* _ASSIGNED TASK_
The entries below are to be given back exactly, with images excluded.

========================================================================

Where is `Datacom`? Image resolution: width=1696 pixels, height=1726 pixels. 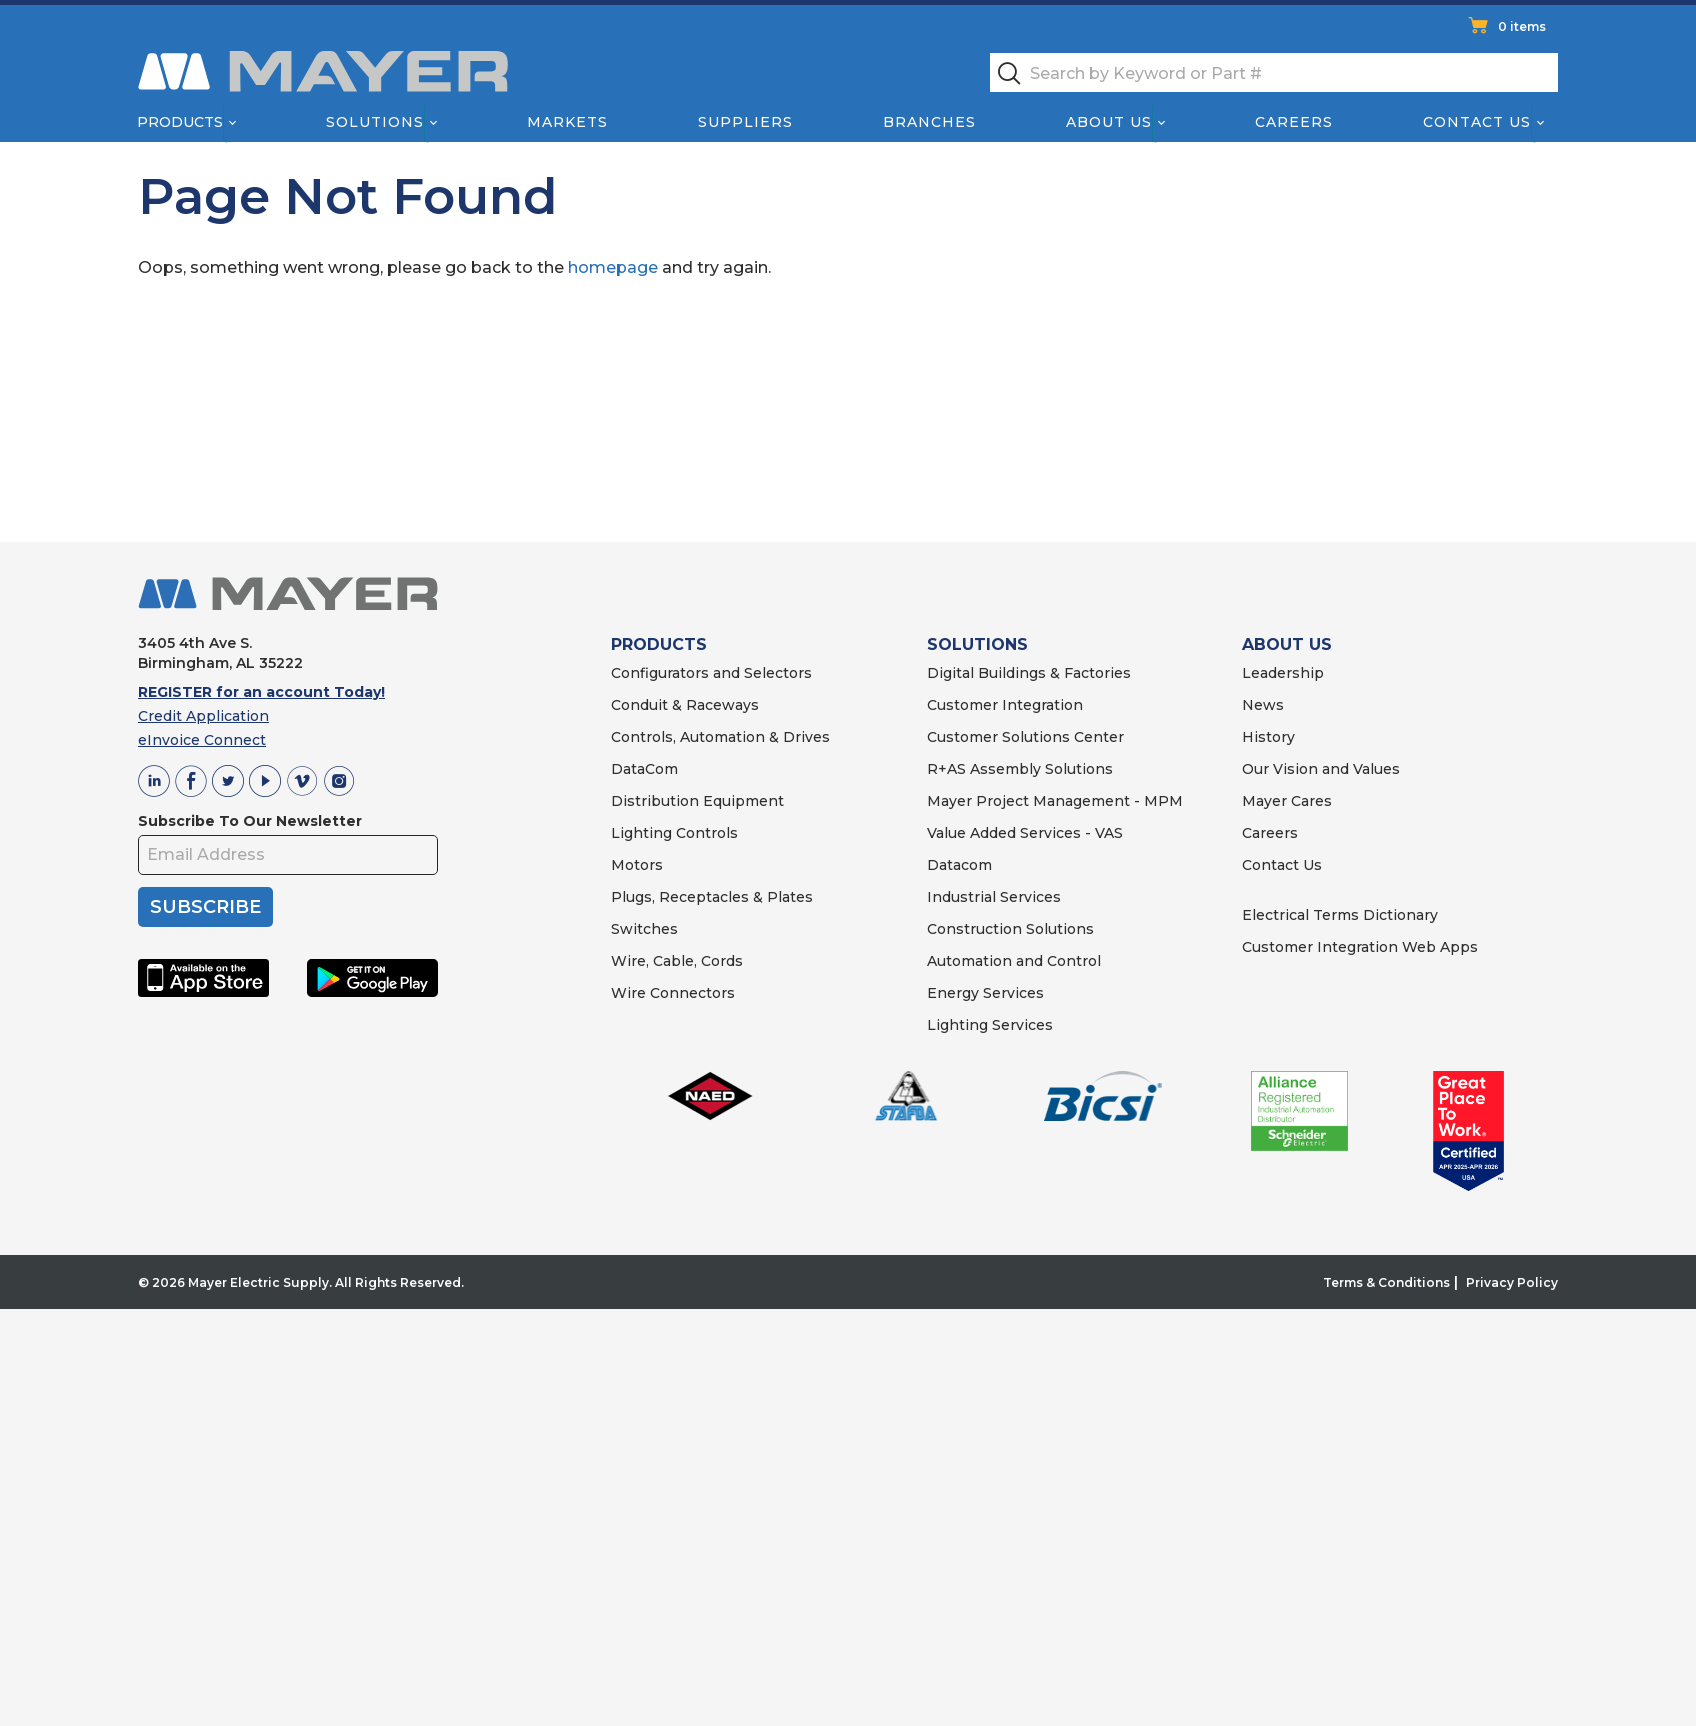
Datacom is located at coordinates (959, 865).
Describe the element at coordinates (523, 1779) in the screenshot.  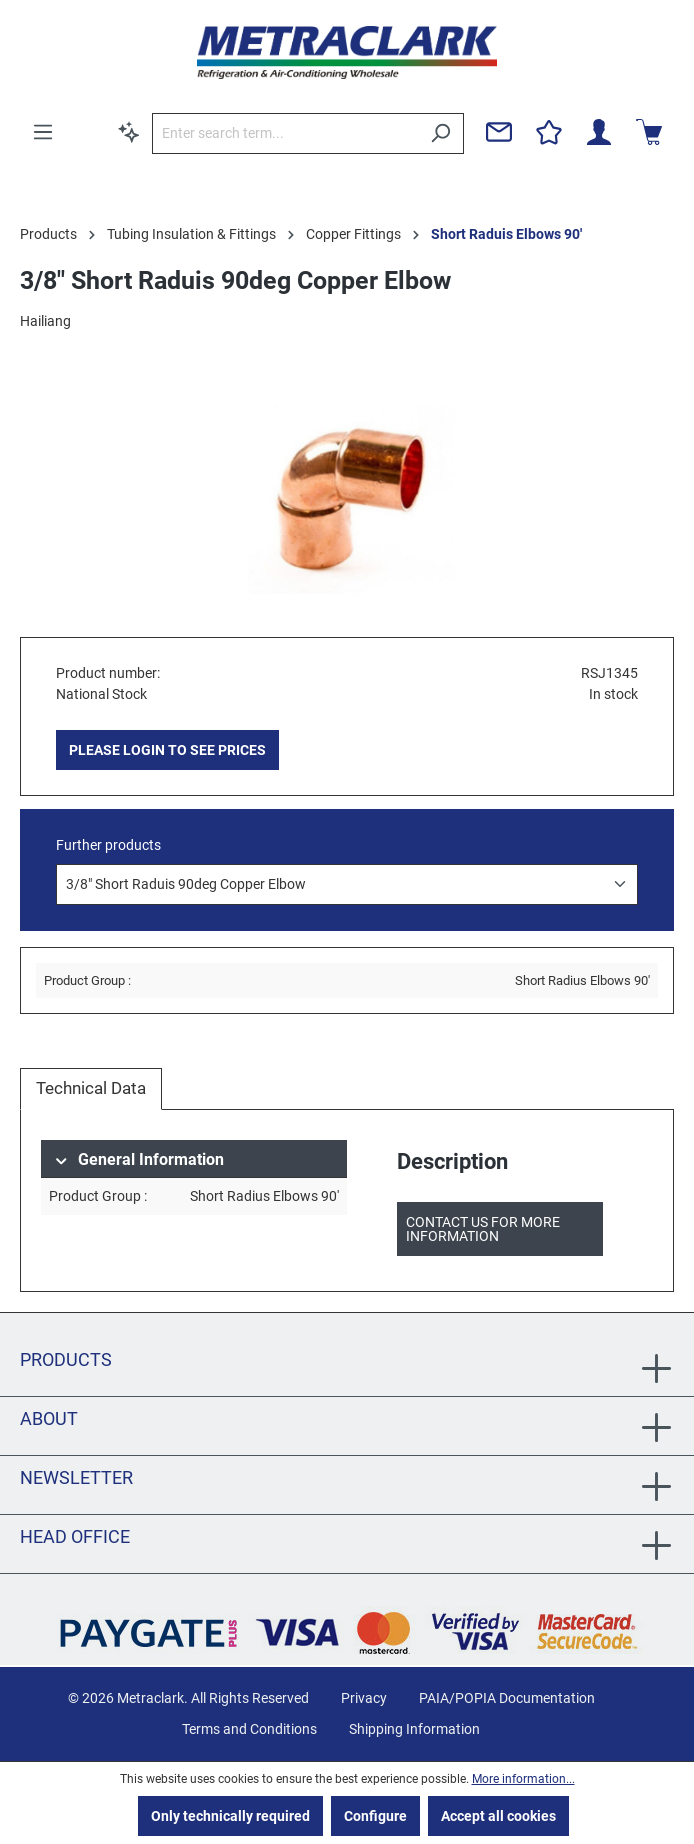
I see `More information...` at that location.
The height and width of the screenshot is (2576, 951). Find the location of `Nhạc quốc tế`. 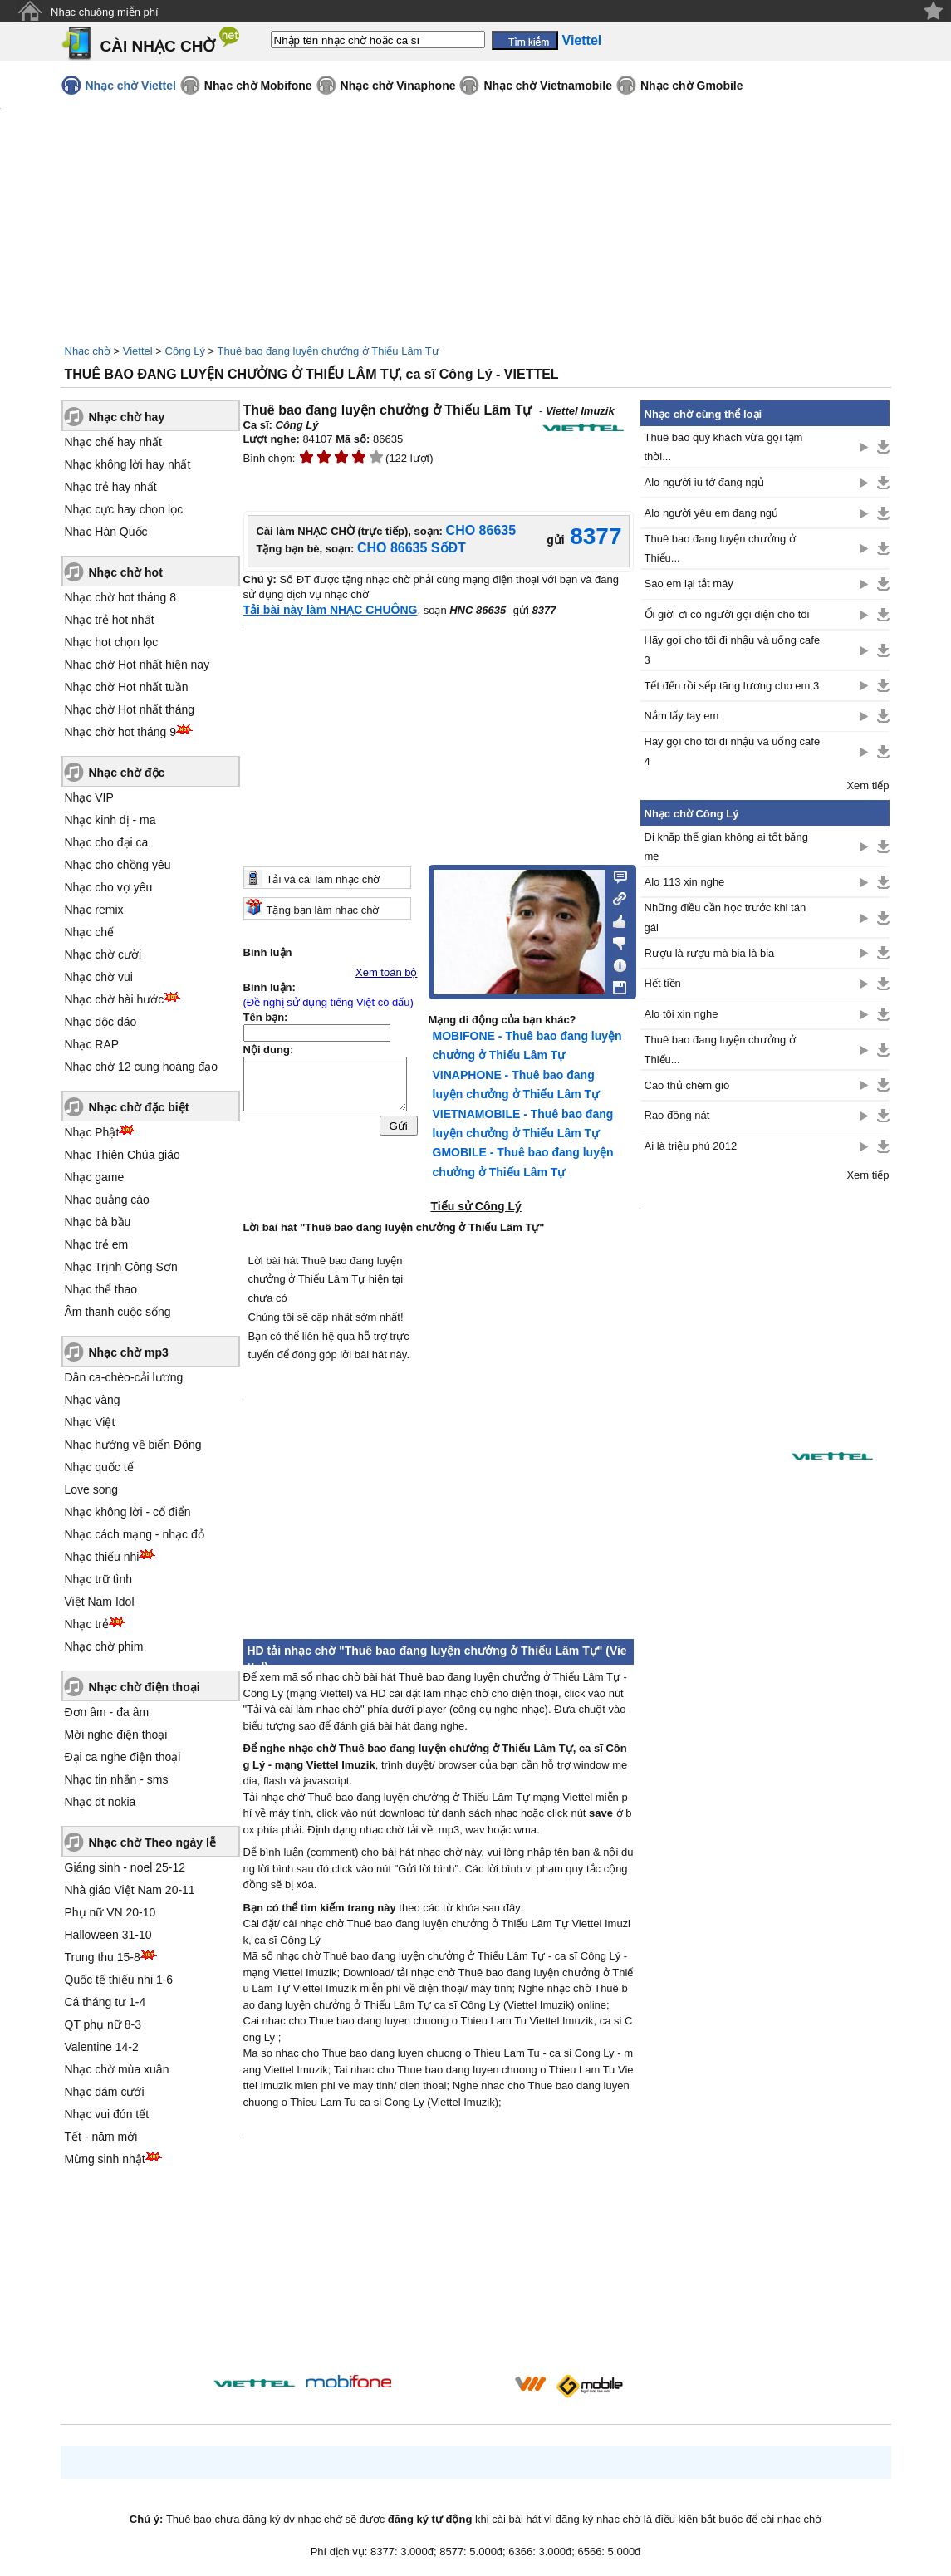

Nhạc quốc tế is located at coordinates (99, 1467).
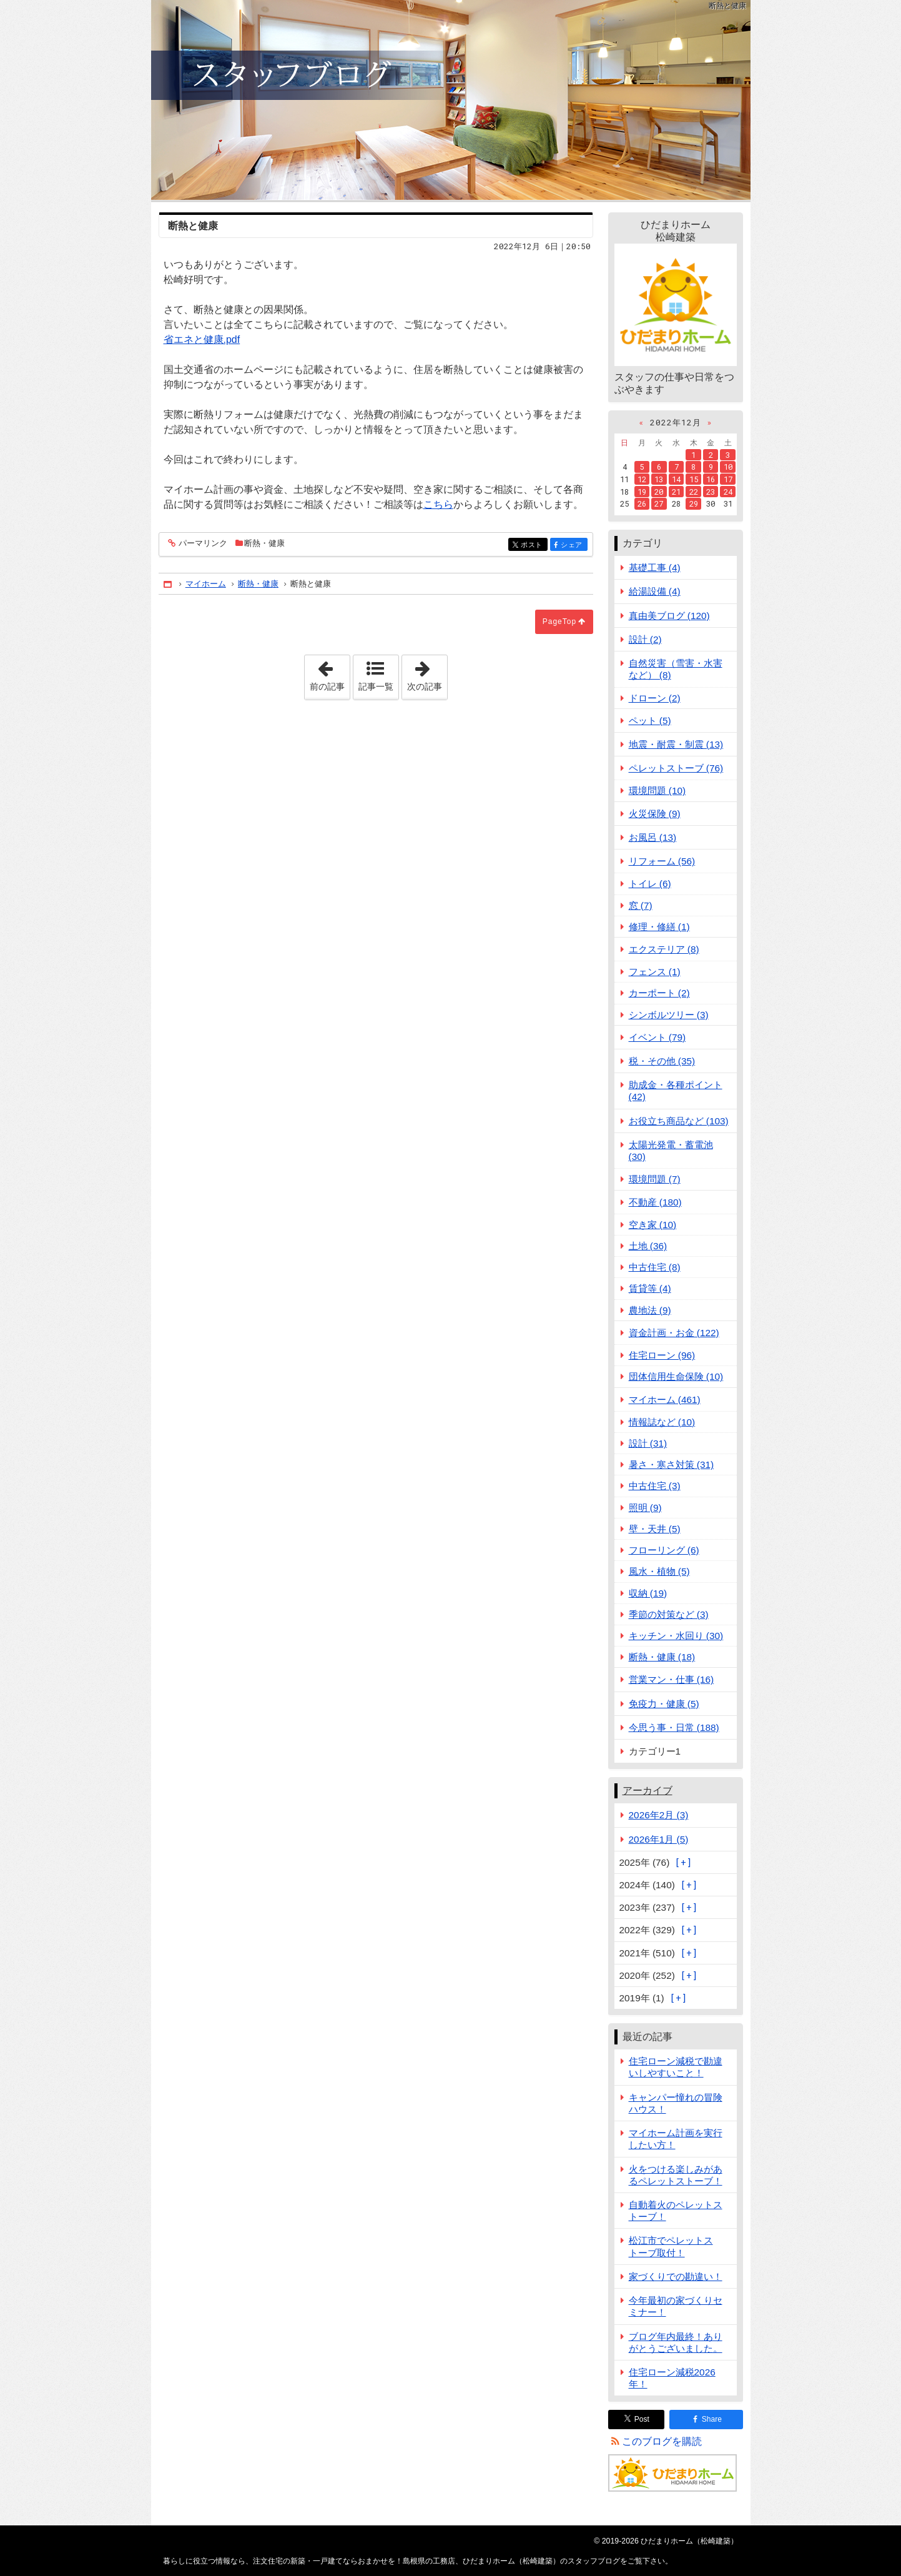  What do you see at coordinates (645, 639) in the screenshot?
I see `設計 (2)` at bounding box center [645, 639].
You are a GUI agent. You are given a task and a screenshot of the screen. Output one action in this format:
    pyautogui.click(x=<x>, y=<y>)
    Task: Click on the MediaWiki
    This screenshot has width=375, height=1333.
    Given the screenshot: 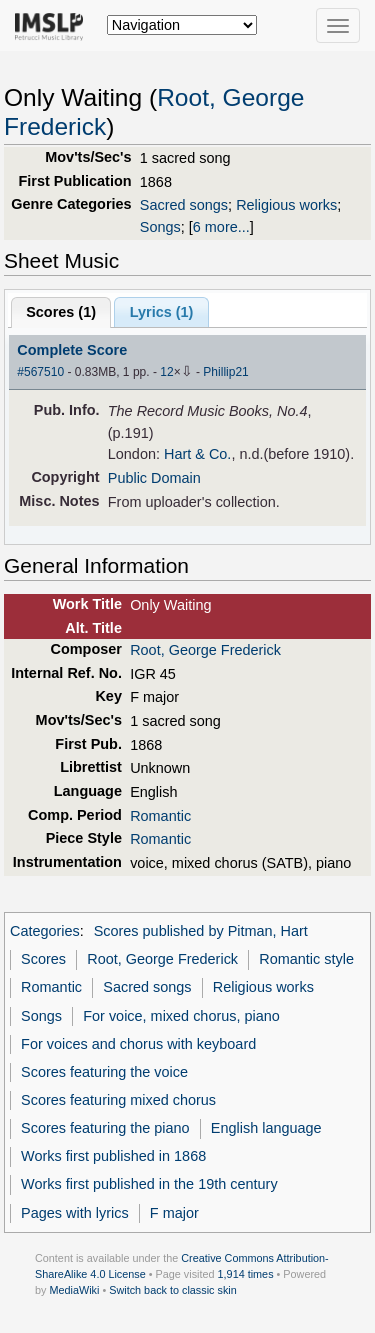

========================================================================

* _SOLUTION FOR THIS TASK_
Where is `Datacom`? Image resolution: width=1696 pixels, height=1726 pixels. 
Datacom is located at coordinates (959, 865).
Describe the element at coordinates (523, 1779) in the screenshot.  
I see `More information...` at that location.
The height and width of the screenshot is (2576, 951). Find the location of `Nhạc quốc tế`. 

Nhạc quốc tế is located at coordinates (99, 1467).
  What do you see at coordinates (645, 639) in the screenshot?
I see `設計 (2)` at bounding box center [645, 639].
You are a GUI agent. You are given a task and a screenshot of the screen. Output one action in this format:
    pyautogui.click(x=<x>, y=<y>)
    Task: Click on the MediaWiki
    This screenshot has width=375, height=1333.
    Given the screenshot: 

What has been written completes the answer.